[[ TASK INPUTS, beginning ]]
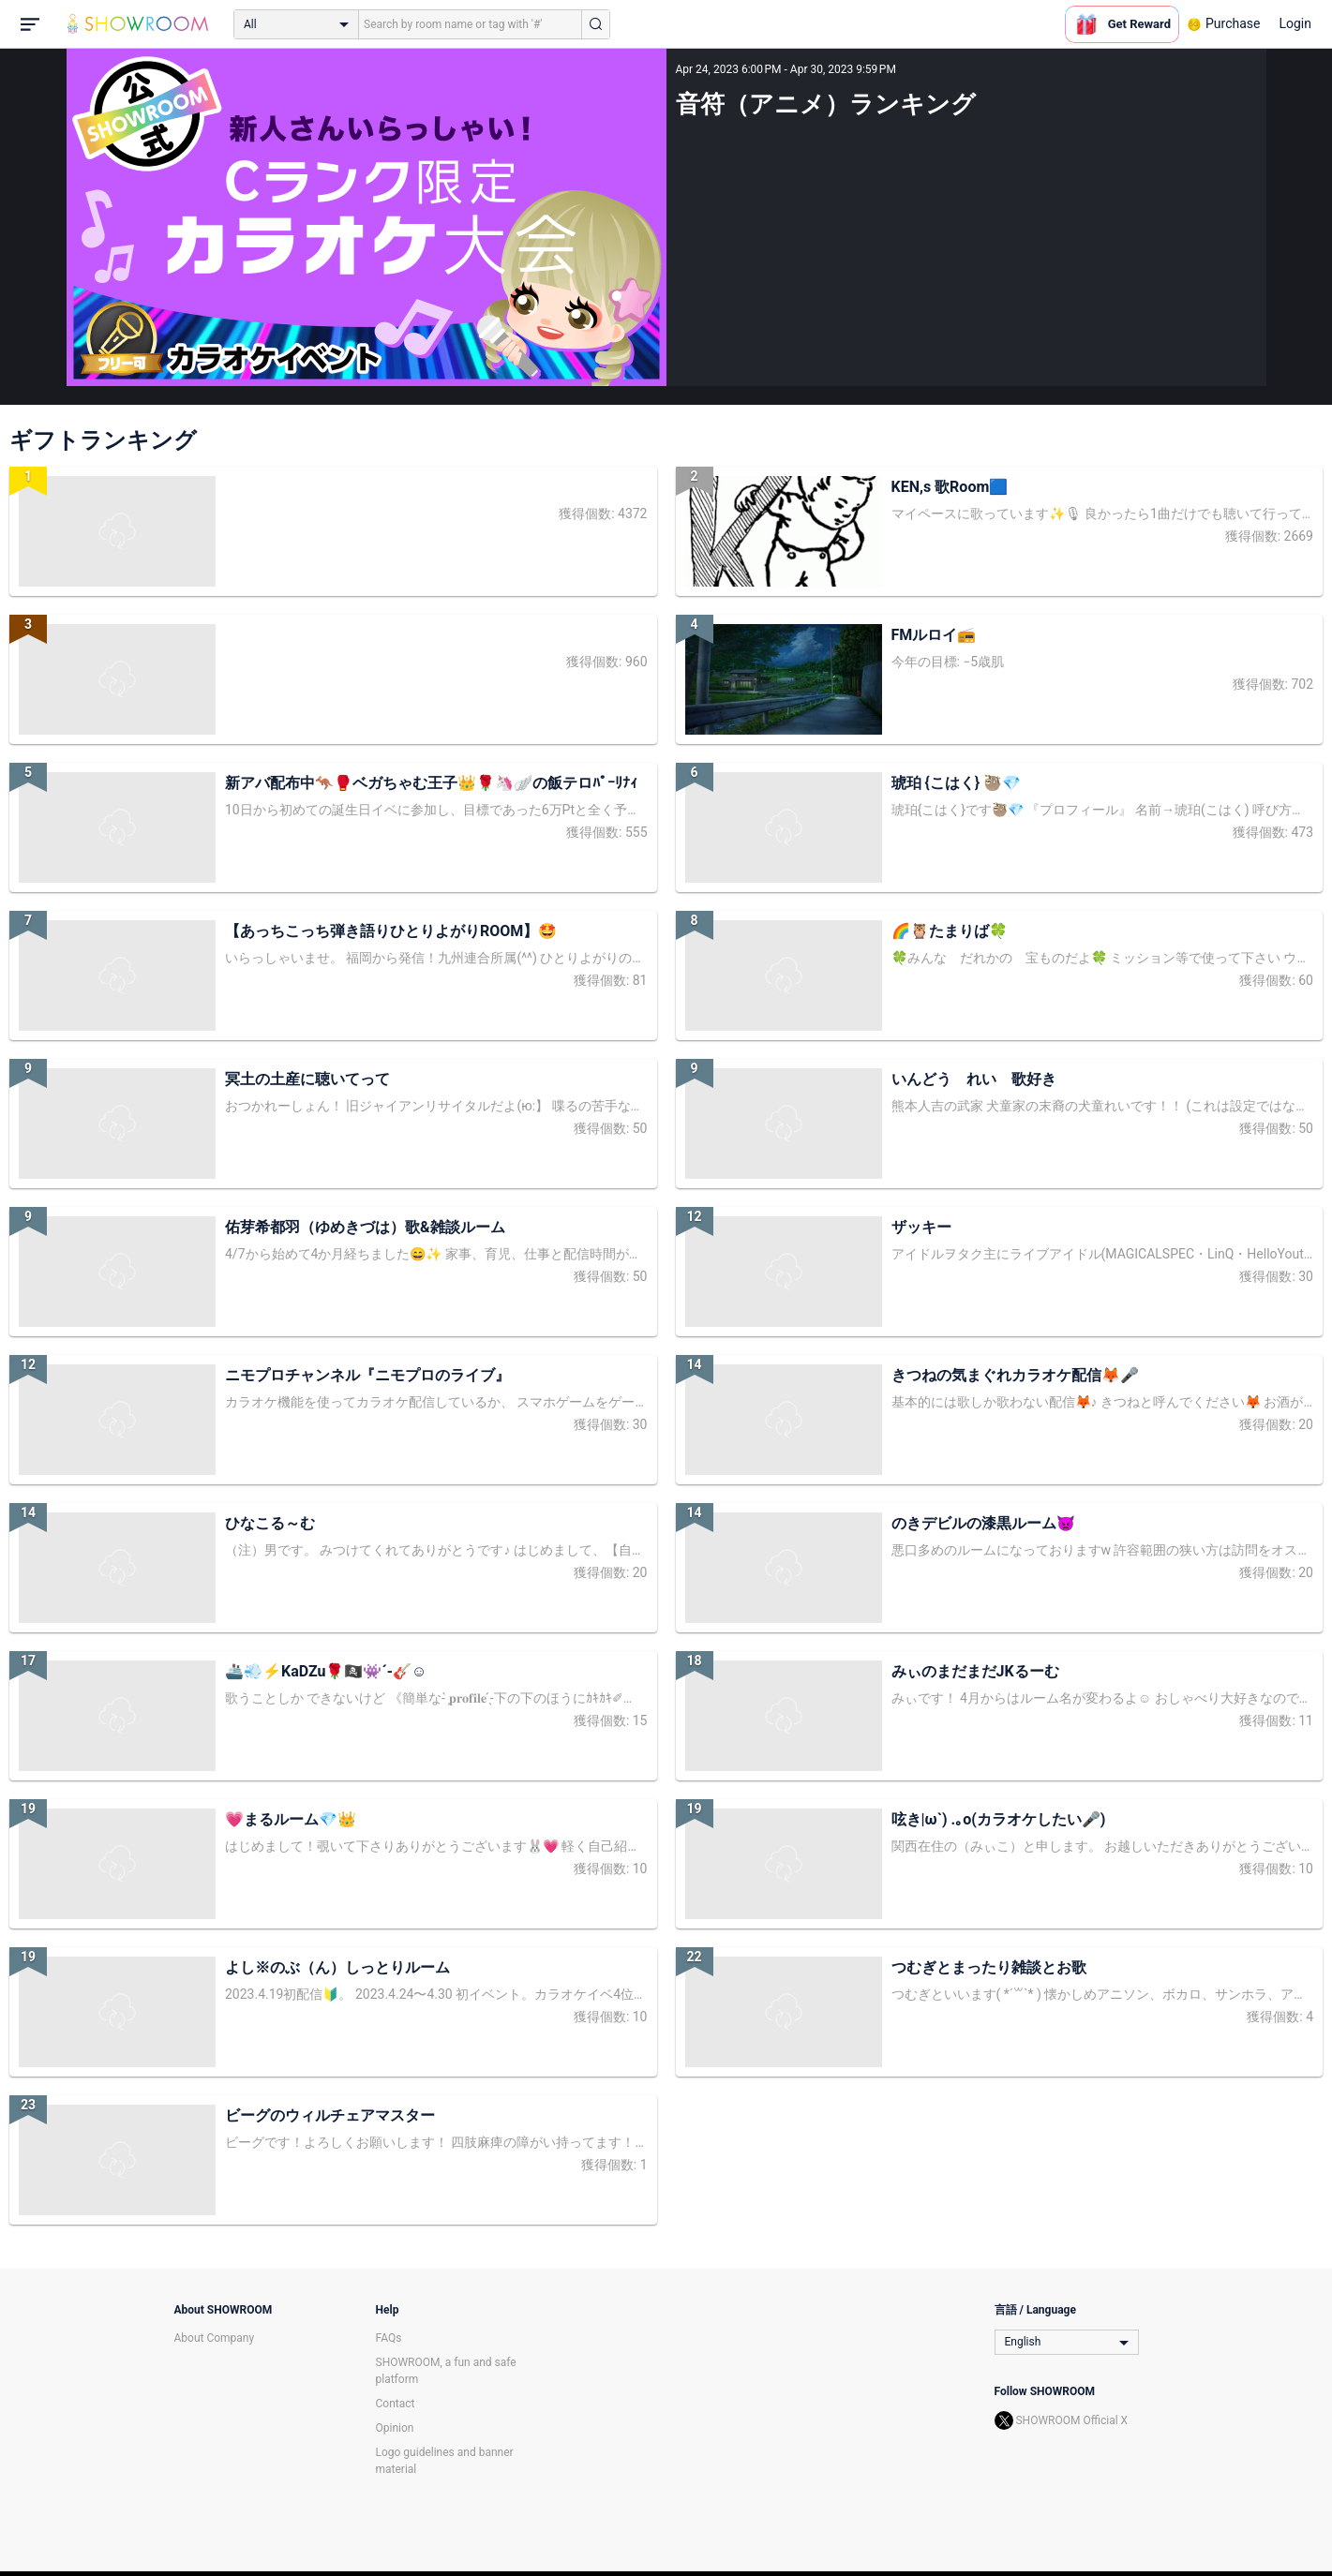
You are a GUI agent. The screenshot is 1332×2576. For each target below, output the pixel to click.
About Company (214, 2338)
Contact (395, 2403)
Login (1295, 23)
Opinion (395, 2428)
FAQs (389, 2338)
[[ TASK INPUTS, end ]]
▶ [WHAT TO WORK ON]
Please restate the material word for word; the pictures stay out.

▶ [TASK SOLUTION]
You are a GUI agent. The screenshot is 1332×2576. For each target below, output the pixel to click.
About Company (214, 2338)
Contact (395, 2403)
Login (1295, 23)
Opinion (395, 2428)
FAQs (389, 2338)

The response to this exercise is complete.